*Work to complete*:
Your answer should hold only the lines from the one containing "ります。京都市は地下鉄やバス路線が非常に充実してお" through the last line below, copied exactly; pictures stay out.

[Records from a data collection]
--------------------------------

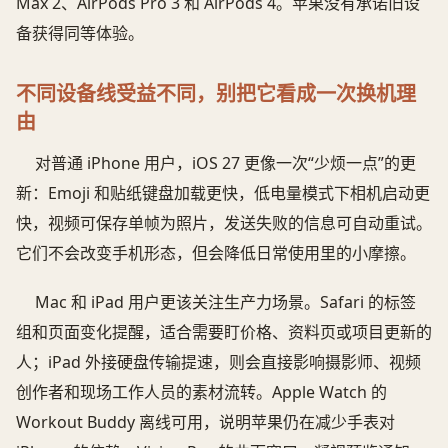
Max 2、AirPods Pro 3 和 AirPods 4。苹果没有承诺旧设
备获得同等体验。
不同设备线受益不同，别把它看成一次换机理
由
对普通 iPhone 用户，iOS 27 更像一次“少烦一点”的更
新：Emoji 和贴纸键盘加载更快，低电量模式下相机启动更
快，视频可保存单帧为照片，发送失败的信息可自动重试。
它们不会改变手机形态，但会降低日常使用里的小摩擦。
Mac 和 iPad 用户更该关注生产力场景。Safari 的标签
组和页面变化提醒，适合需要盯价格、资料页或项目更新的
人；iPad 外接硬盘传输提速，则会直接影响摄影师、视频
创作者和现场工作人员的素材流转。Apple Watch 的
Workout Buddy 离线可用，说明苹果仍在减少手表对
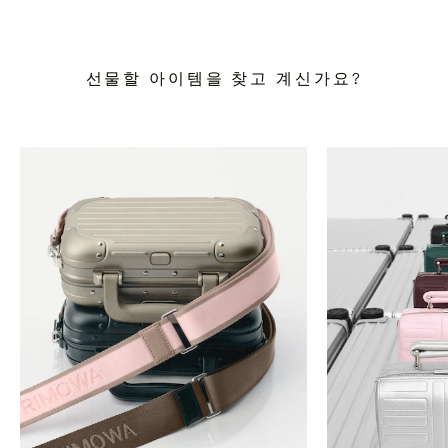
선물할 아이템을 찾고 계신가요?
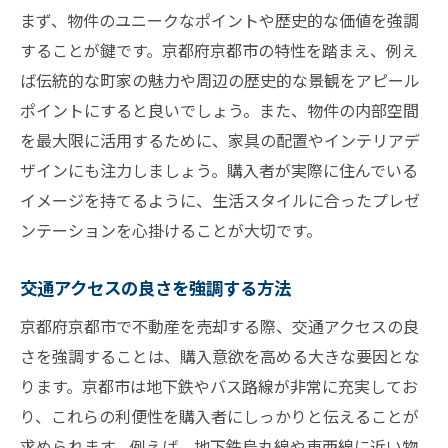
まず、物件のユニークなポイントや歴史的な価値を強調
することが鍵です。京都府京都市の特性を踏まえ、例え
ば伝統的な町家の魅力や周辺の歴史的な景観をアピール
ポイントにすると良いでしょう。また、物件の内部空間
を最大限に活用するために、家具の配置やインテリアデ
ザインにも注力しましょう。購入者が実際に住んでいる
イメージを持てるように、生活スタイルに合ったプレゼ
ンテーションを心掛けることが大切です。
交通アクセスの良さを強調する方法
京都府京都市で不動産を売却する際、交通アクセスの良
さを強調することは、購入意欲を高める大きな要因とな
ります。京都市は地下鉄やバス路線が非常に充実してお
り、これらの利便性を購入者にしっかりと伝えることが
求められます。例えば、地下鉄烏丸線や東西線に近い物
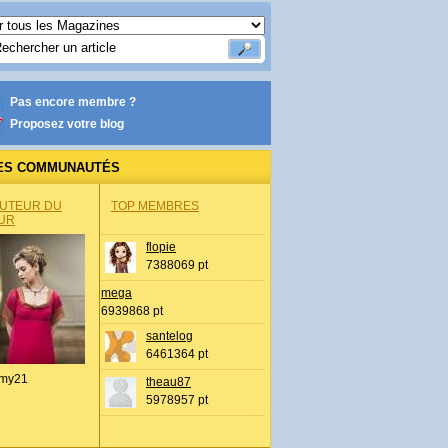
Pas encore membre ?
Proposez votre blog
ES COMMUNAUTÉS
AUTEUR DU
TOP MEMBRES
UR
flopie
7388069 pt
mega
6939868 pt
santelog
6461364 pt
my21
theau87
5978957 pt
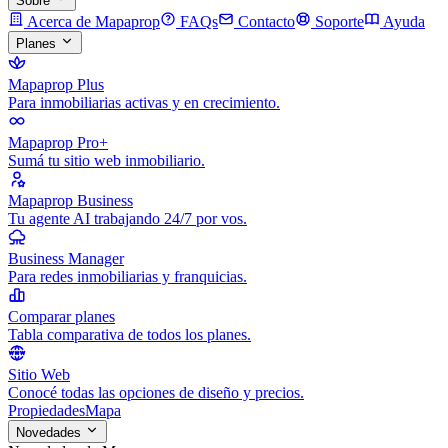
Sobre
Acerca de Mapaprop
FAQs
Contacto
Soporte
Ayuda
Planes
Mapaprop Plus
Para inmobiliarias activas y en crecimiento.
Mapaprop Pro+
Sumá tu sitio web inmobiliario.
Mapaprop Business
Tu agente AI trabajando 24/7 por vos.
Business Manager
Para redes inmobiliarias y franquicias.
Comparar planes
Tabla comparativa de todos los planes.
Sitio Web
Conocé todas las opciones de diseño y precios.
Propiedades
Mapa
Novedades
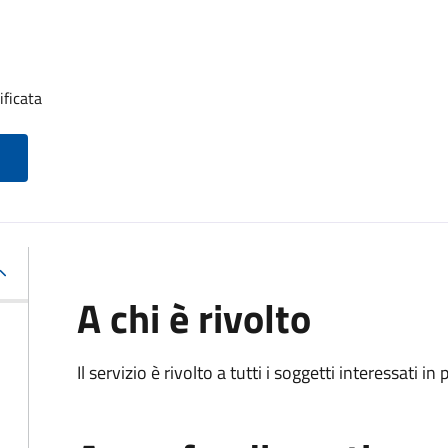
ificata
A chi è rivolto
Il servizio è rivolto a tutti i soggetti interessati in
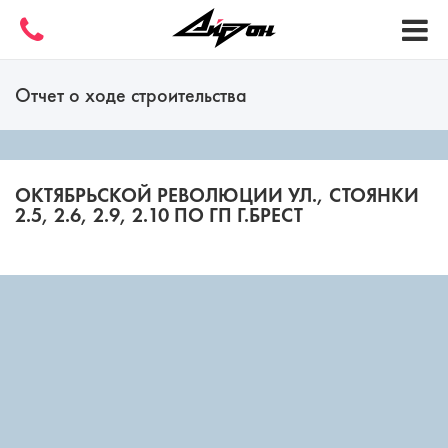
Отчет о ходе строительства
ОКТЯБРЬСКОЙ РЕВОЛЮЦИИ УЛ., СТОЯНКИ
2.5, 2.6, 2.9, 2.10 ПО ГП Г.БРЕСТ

--------------------------------

*Answer*:
ります。京都市は地下鉄やバス路線が非常に充実してお
り、これらの利便性を購入者にしっかりと伝えることが
求められます。例えば、地下鉄烏丸線や東西線に近い物
Pas encore membre ?
Proposez votre blog
ES COMMUNAUTÉS
AUTEUR DU
TOP MEMBRES
UR
flopie
7388069 pt
mega
6939868 pt
santelog
6461364 pt
my21
theau87
5978957 pt
Sobre
Acerca de Mapaprop
FAQs
Contacto
Soporte
Ayuda
Planes
Mapaprop Plus
Para inmobiliarias activas y en crecimiento.
Mapaprop Pro+
Sumá tu sitio web inmobiliario.
Mapaprop Business
Tu agente AI trabajando 24/7 por vos.
Business Manager
Para redes inmobiliarias y franquicias.
Comparar planes
Tabla comparativa de todos los planes.
Sitio Web
Conocé todas las opciones de diseño y precios.
Propiedades
Mapa
Novedades
ificata
A chi è rivolto
Il servizio è rivolto a tutti i soggetti interessati in
Отчет о ходе строительства
ОКТЯБРЬСКОЙ РЕВОЛЮЦИИ УЛ., СТОЯНКИ
2.5, 2.6, 2.9, 2.10 ПО ГП Г.БРЕСТ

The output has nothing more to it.